The Gundalow history
On a rainy day in June, 1982, the replica gundalow CAPTAIN EDWARD H. ADAMS was launched into the Piscataqua River while several hundred people lined the banks to watch this historic event. It took an impressive community effort to build the 70′ replica on the grounds of Strawbery Banke Museum, with a group of dedicated shipwrights and volunteers led by local legendary boat builder Bud McIntosh. This event celebrated the hundreds of cargo-carrying gundalows built in the Piscataqua Region starting in 1650. At the same time, it celebrated the 20th-century creation of a unique teaching platform that travelled to Piscataqua region riverfront towns carrying a message that raised awareness of this region’s maritime heritage and the environmental threats to our rivers.
For just over 25 years, the ADAMS was used as a dock-side attraction so people could learn about the role of gundalows in this region’s economic development as well as hundreds of years of human impact on the estuary. When the Gundalow Company inherited the ADAMS from Strawbery Banke Museum in 2002, the opportunity to build a new gundalow that could sail with students and the public became a priority. For the next decade, we continued the programs on the ADAMS while pursuing the vision to build a gundalow that could be more than a dock-side attraction.
In 2011 the PISCATAQUA, a new traditional gundalow, was built on the grounds of Strawbery Banke, using time-honored methods and materials. However, unlike the ADAMS, PISCATAQUA is designed to take students and the public sailing. The programs onboard PISCATAQUA weave together environmental science, history, and maritime heritage, providing a unique educational experience for students of all ages. The strategic decision to build a gundalow certified by the US Coast Guard means that, for the first time, the public is able to sail on a regionally-significant historic vessel.

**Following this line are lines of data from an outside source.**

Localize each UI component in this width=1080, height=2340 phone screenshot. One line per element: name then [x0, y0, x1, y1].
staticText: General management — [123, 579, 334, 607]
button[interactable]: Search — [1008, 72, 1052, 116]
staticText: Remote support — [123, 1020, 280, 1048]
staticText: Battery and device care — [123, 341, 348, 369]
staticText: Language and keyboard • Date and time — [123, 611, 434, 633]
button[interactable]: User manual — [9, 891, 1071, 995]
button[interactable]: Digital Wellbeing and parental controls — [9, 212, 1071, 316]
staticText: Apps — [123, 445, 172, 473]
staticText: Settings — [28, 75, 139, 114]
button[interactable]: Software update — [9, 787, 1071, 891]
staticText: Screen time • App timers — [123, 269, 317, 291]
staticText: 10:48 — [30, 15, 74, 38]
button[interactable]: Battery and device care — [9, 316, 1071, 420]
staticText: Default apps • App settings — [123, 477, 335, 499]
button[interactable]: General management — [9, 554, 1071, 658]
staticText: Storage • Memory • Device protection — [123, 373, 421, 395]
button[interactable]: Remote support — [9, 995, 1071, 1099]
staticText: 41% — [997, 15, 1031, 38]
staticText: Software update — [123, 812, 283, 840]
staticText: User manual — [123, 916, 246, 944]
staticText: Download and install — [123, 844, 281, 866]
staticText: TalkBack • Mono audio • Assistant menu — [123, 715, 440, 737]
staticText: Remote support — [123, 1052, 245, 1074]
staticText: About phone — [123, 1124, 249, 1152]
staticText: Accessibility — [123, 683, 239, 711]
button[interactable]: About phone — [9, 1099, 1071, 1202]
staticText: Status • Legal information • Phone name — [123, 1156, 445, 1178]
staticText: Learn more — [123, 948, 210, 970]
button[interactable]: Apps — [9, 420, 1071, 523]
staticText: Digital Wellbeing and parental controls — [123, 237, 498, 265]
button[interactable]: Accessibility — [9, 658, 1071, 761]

Today, the nonprofit Gundalow Company’s mission “to protect the Piscataqua Region’s maritime heritage and environment through education and action” is more important than ever. Thousands of students each year spend a few hours sailing onboard the world’s only Piscataqua Gundalow. They learn how gundalows were built here to carry lumber, salt marsh hay, oysters, bricks, pipe staves and coal on the shallow rivers where big ships could not go. Through a series of hands-on activities, students get a glimpse of the past 300 years on the working waterfront, and explore issues like water quality, habitat protection, stewardship, navigation.
The Gundalow Company is well-positioned to collaborate with partners to generate publicity, awareness, and action relating to the health of the Piscataqua Maritime Region and the Great Bay Estuary. Looking ahead, the Gundalow Company aims to be a leader in efforts to inspire stewardship of the Piscataqua Region’s environmental and maritime legacies. The strategic alliances with a number of organizations within the Piscataqua Watershed serve to protect its “sense of place.”
The non-profit Gundalow Company believes that all people have the right to access, enjoy, and learn from the Piscataqua region’s heritage and ecology and recognize that systemic inequality and exclusion have infringed upon this right. The Gundalow Company is committed to working in partnership with those who have been historically and are currently excluded from access to and stewardship of the local waterways. Just as the Piscataqua River is strengthened by every stream, river, and creek that flows to it, our community is strengthened by individuals from a diversity of experiences, identities, cultures, heritages, perspectives, and values, who historically and currently use, access, and enjoy the resources of the Piscataqua Watershed.